Robot-assisted and open radical surgeries for prostate cancer have similar outcomes for patients at 3 months, according to clinical trial results published in the Lancet.
Patients who underwent robotic surgery or open surgery had similar quality-of-life outcomes at 3 months, including sexual and urinary function. These results are the initial results of a 2-year follow-up of patients on the trial.
The trial, conducted at the Royal Brisbane and Women’s Hospital in Brisbane, Australia, is the first randomized controlled trial to directly compare outcomes of robotic and open surgery for prostate cancer. Longer-term follow-up of patients is ongoing to assess cancer survival and to continue to follow the patients for quality-of-life measures.
Robert ‘Frank’ Gardiner, MD, of the University of Queensland Centre for Clinical Research in Brisbane, Australia, and colleagues randomized patients with newly diagnosed prostate cancer who had chosen to undergo surgery 1:1 to robot-assisted laparoscopic prostatectomy or open radical retropubic prostatectomy. A total of 157 patients had robot-assisted surgery and 151 underwent open surgery.
Urinary function was not different between the two surgical groups. At 6 weeks after surgery, urinary function scores were 74.50 and 71.10 in the open and robotic surgery arms, respectively (P = .09). At 12 weeks, urinary function scores were 83.80 and 82.50, respectively (P = .48).
Sexual function scores were also similar between the two surgical groups: at 12 weeks, the scores were 35.00 and 38.90 in the open and robotic surgery arms, respectively (P = .18).
Robot-assisted laparoscopic prostatectomy was first used in 2000 for men with prostate cancer. Surgery is the most common intervention for localized disease, and involves removal of the prostate gland.
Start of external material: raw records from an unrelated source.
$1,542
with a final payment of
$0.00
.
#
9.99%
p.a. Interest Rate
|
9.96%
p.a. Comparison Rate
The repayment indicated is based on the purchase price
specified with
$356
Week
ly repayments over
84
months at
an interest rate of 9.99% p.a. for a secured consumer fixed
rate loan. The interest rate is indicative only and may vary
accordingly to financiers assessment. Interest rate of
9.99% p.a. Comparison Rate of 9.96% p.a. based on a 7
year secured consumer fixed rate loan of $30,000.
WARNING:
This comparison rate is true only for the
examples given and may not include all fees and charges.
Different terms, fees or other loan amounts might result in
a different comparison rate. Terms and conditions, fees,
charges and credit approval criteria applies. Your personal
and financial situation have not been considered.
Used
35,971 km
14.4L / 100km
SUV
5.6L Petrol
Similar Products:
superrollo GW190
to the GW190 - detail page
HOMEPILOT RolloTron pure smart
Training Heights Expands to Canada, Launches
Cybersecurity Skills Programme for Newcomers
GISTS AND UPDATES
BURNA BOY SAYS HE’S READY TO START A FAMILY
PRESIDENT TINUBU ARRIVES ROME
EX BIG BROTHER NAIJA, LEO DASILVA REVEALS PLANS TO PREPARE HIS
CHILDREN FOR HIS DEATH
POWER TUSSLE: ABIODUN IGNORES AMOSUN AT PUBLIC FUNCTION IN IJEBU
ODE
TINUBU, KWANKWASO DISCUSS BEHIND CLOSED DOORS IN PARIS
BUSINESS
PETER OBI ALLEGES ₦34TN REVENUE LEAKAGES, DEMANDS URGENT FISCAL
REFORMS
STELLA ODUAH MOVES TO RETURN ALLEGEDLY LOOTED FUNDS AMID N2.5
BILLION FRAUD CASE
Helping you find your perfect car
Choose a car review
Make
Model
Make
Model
According to the study authors, about 80% of all prostatectomies in the United States are robot-assisted laparoscopic surgeries. The numbers in Europe are fewer but growing. This type of robotic surgery is also now used for gynecologic, cardiothoracic, and head and neck surgeries.
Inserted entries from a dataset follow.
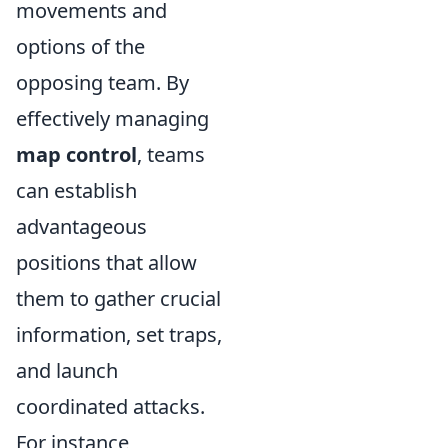
movements and
options of the
opposing team. By
effectively managing
map control
, teams
can establish
advantageous
positions that allow
them to gather crucial
information, set traps,
and launch
coordinated attacks.
For instance,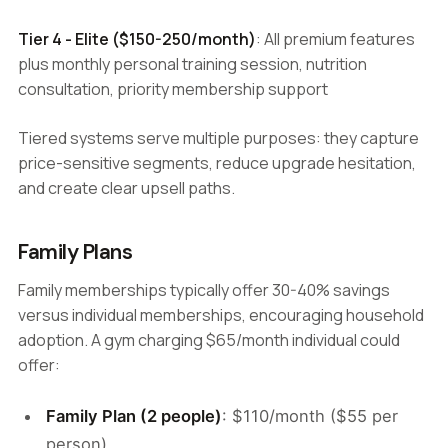
Tier 4 - Elite ($150-250/month)
: All premium features
plus monthly personal training session, nutrition
consultation, priority membership support
Tiered systems serve multiple purposes: they capture
price-sensitive segments, reduce upgrade hesitation,
and create clear upsell paths.
Family Plans
Family memberships typically offer 30-40% savings
versus individual memberships, encouraging household
adoption. A gym charging $65/month individual could
offer:
Family Plan (2 people)
: $110/month ($55 per
person)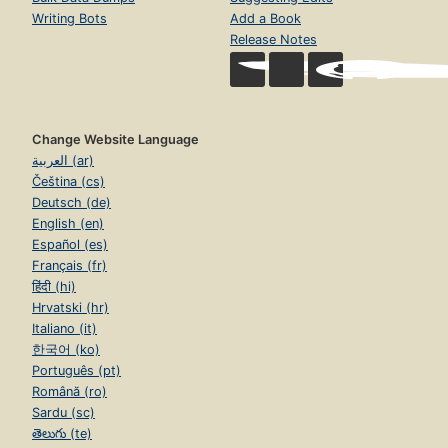
Writing Bots
Add a Book
Release Notes
Change Website Language
العربية (ar)
Čeština (cs)
Deutsch (de)
English (en)
Español (es)
Français (fr)
हिंदी (hi)
Hrvatski (hr)
Italiano (it)
한국어 (ko)
Português (pt)
Română (ro)
Sardu (sc)
తెలుగు (te)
The proportion of patients with positive surgical margins was 10% and 15% in the open and robotic surgery arms, respectively. The authors were not able to demonstrate whether these proportions were similar between the two groups based on a 90% confidence interval with a delta of 10%. A superiority test showed that the two proportions were not significantly different (P = .21).
Postoperative complications occurred in 14 and 6 patients in the open and robotic surgery arms, respectively (P = .052). A total of 12 patients (8%) in the open surgery arm and 3 patients (2%) in the robotic surgery arm had intraoperative adverse events.
“Patients are now being followed up for a total of 2 years in order to fully assess the longer-term outcomes, including on cancer survival,” said Gardiner in a statement. “In the meantime, patients should choose an experienced surgeon they trust and with whom they have a rapport, rather than basing their decision on a specific surgical approach.”